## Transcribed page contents
· · ·

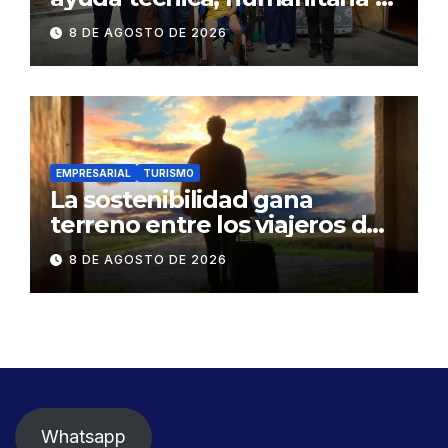
Bono Joaquín Gallegos Lara a
8 DE AGOSTO DE 2026
familia en situación de
vulnerabilidad
EMPRESARIAL
TURISMO
La sostenibilidad gana
terreno entre los viajeros de
negocios
8 DE AGOSTO DE 2026
Whatsapp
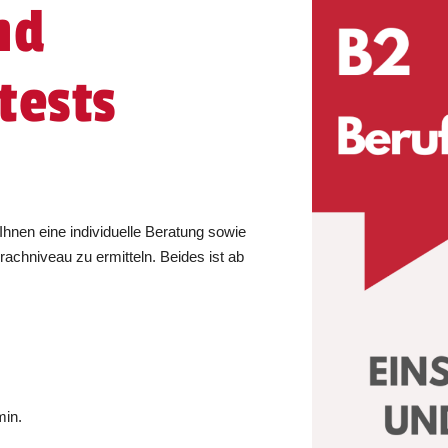
nd
tests
Ihnen eine individuelle Beratung sowie
rachniveau zu ermitteln. Beides ist ab
min.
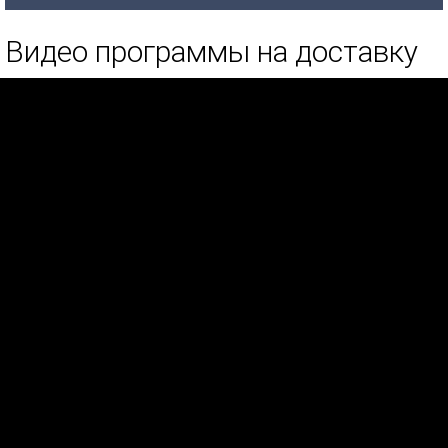
Видео программы на доставку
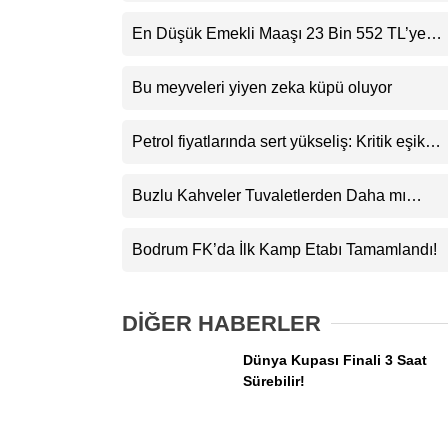
En Düşük Emekli Maaşı 23 Bin 552 TL’ye
Yükseliyor
Bu meyveleri yiyen zeka küpü oluyor
Petrol fiyatlarında sert yükseliş: Kritik eşik
aşıldı
Buzlu Kahveler Tuvaletlerden Daha mı
Kirli?
Bodrum FK’da İlk Kamp Etabı Tamamlandı!
DİĞER HABERLER
Dünya Kupası Finali 3 Saat
Sürebilir!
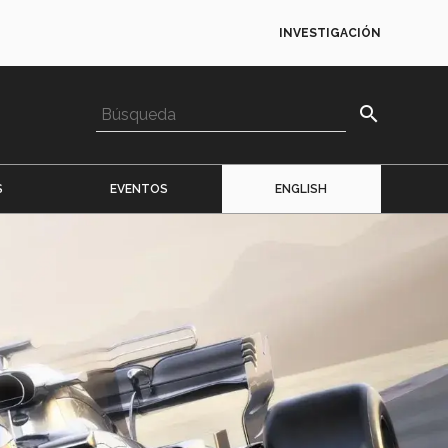
INVESTIGACIÓN
search
S
EVENTOS
ENGLISH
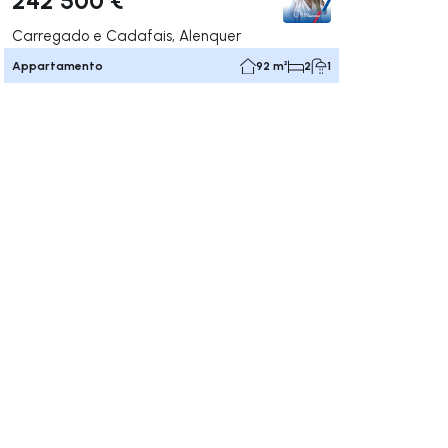
Carregado e Cadafais, Alenquer
Appartamento
92 m²
2
1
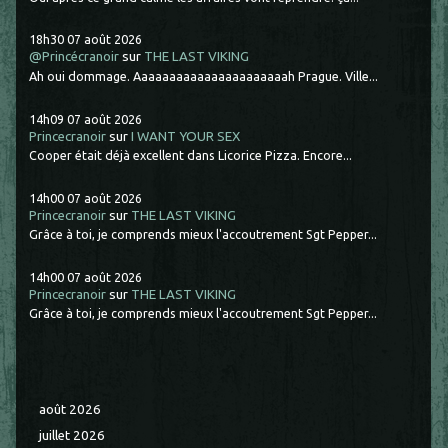
18h30
07
août 2026
@Princécranoir
sur
THE LAST VIKING
Ah oui dommage. Aaaaaaaaaaaaaaaaaaaaaah Prague. Ville...
14h09
07
août 2026
Princecranoir
sur
I WANT YOUR SEX
Cooper était déjà excellent dans Licorice Pizza. Encore...
14h00
07
août 2026
Princecranoir
sur
THE LAST VIKING
Grâce à toi, je comprends mieux l'accoutrement Sgt Pepper...
14h00
07
août 2026
Princecranoir
sur
THE LAST VIKING
Grâce à toi, je comprends mieux l'accoutrement Sgt Pepper...
août 2026
juillet 2026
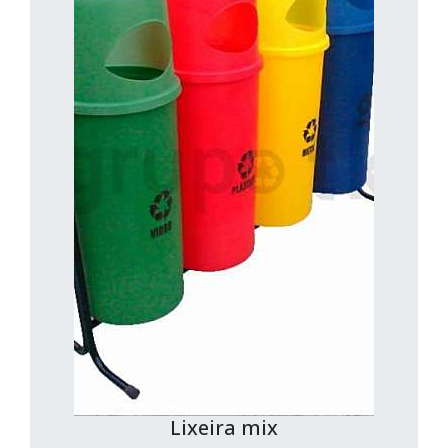
Lixeira mix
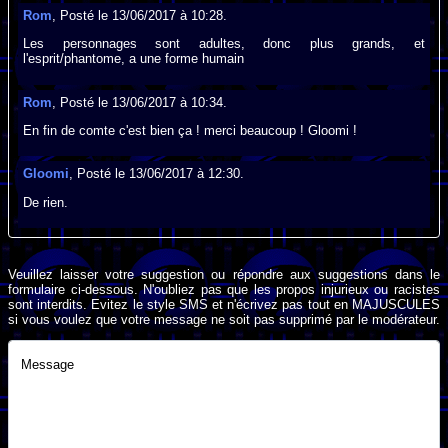
Rom
, Posté le 13/06/2017 à 10:28.
Les personnages sont adultes, donc plus grands, et
l'esprit/phantome, a une forme humain
Rom
, Posté le 13/06/2017 à 10:34.
En fin de comte c'est bien ça ! merci beaucoup ! Gloomi !
Gloomi
, Posté le 13/06/2017 à 12:30.
De rien.
Veuillez laisser votre suggestion ou répondre aux suggestions dans le
formulaire ci-dessous. N'oubliez pas que les propos injurieux ou racistes
sont interdits. Evitez le style SMS et n'écrivez pas tout en MAJUSCULES
si vous voulez que votre message ne soit pas supprimé par le modérateur.
Message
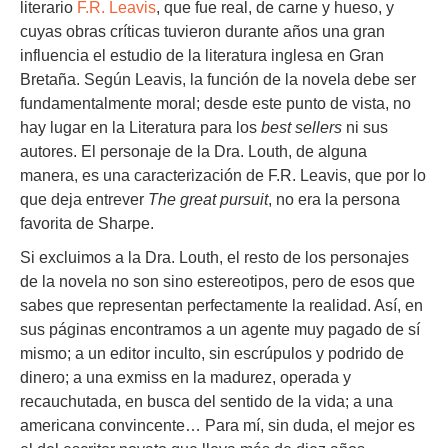
literario
F.R. Leavis
, que fue real, de carne y hueso, y
cuyas obras críticas tuvieron durante años una gran
influencia el estudio de la literatura inglesa en Gran
Bretaña. Según Leavis, la función de la novela debe ser
fundamentalmente moral; desde este punto de vista, no
hay lugar en la Literatura para los
best
sellers
ni sus
autores. El personaje de la Dra. Louth, de alguna
manera, es una caracterización de F.R. Leavis, que por lo
que deja entrever
The great pursuit
, no era la persona
favorita de Sharpe.
Si excluimos a la Dra. Louth, el resto de los personajes
de la novela no son sino estereotipos, pero de esos que
sabes que representan perfectamente la realidad. Así, en
sus páginas encontramos a un agente muy pagado de sí
mismo; a un editor inculto, sin escrúpulos y podrido de
dinero; a una exmiss en la madurez, operada y
recauchutada, en busca del sentido de la vida; a una
americana convincente… Para mí, sin duda, el mejor es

· · ·

## WHAT YOU HAVE TO DO
Output the data verbatim, images excluded.

## ANSWER BOX
Bono Joaquín Gallegos Lara a
8 DE AGOSTO DE 2026
familia en situación de
vulnerabilidad
EMPRESARIAL
TURISMO
La sostenibilidad gana
terreno entre los viajeros de
negocios
8 DE AGOSTO DE 2026
Whatsapp
nd
tests
Ihnen eine individuelle Beratung sowie
rachniveau zu ermitteln. Beides ist ab
min.
Видео программы на доставку
En Düşük Emekli Maaşı 23 Bin 552 TL’ye
Yükseliyor
Bu meyveleri yiyen zeka küpü oluyor
Petrol fiyatlarında sert yükseliş: Kritik eşik
aşıldı
Buzlu Kahveler Tuvaletlerden Daha mı
Kirli?
Bodrum FK’da İlk Kamp Etabı Tamamlandı!
DİĞER HABERLER
Dünya Kupası Finali 3 Saat
Sürebilir!
INVESTIGACIÓN
search
S
EVENTOS
ENGLISH
Carregado e Cadafais, Alenquer
Appartamento
92 m²
2
1
18h30
07
août 2026
@Princécranoir
sur
THE LAST VIKING
Ah oui dommage. Aaaaaaaaaaaaaaaaaaaaaah Prague. Ville...
14h09
07
août 2026
Princecranoir
sur
I WANT YOUR SEX
Cooper était déjà excellent dans Licorice Pizza. Encore...
14h00
07
août 2026
Princecranoir
sur
THE LAST VIKING
Grâce à toi, je comprends mieux l'accoutrement Sgt Pepper...
14h00
07
août 2026
Princecranoir
sur
THE LAST VIKING
Grâce à toi, je comprends mieux l'accoutrement Sgt Pepper...
août 2026
juillet 2026
Lixeira mix
Rom
, Posté le 13/06/2017 à 10:28.
Les personnages sont adultes, donc plus grands, et
l'esprit/phantome, a une forme humain
Rom
, Posté le 13/06/2017 à 10:34.
En fin de comte c'est bien ça ! merci beaucoup ! Gloomi !
Gloomi
, Posté le 13/06/2017 à 12:30.
De rien.
Veuillez laisser votre suggestion ou répondre aux suggestions dans le
formulaire ci-dessous. N'oubliez pas que les propos injurieux ou racistes
sont interdits. Evitez le style SMS et n'écrivez pas tout en MAJUSCULES
si vous voulez que votre message ne soit pas supprimé par le modérateur.
Message
literario
F.R. Leavis
, que fue real, de carne y hueso, y
cuyas obras críticas tuvieron durante años una gran
influencia el estudio de la literatura inglesa en Gran
Bretaña. Según Leavis, la función de la novela debe ser
fundamentalmente moral; desde este punto de vista, no
hay lugar en la Literatura para los
best
sellers
ni sus
autores. El personaje de la Dra. Louth, de alguna
manera, es una caracterización de F.R. Leavis, que por lo
que deja entrever
The great pursuit
, no era la persona
favorita de Sharpe.
Si excluimos a la Dra. Louth, el resto de los personajes
de la novela no son sino estereotipos, pero de esos que
sabes que representan perfectamente la realidad. Así, en
sus páginas encontramos a un agente muy pagado de sí
mismo; a un editor inculto, sin escrúpulos y podrido de
dinero; a una exmiss en la madurez, operada y
recauchutada, en busca del sentido de la vida; a una
americana convincente… Para mí, sin duda, el mejor es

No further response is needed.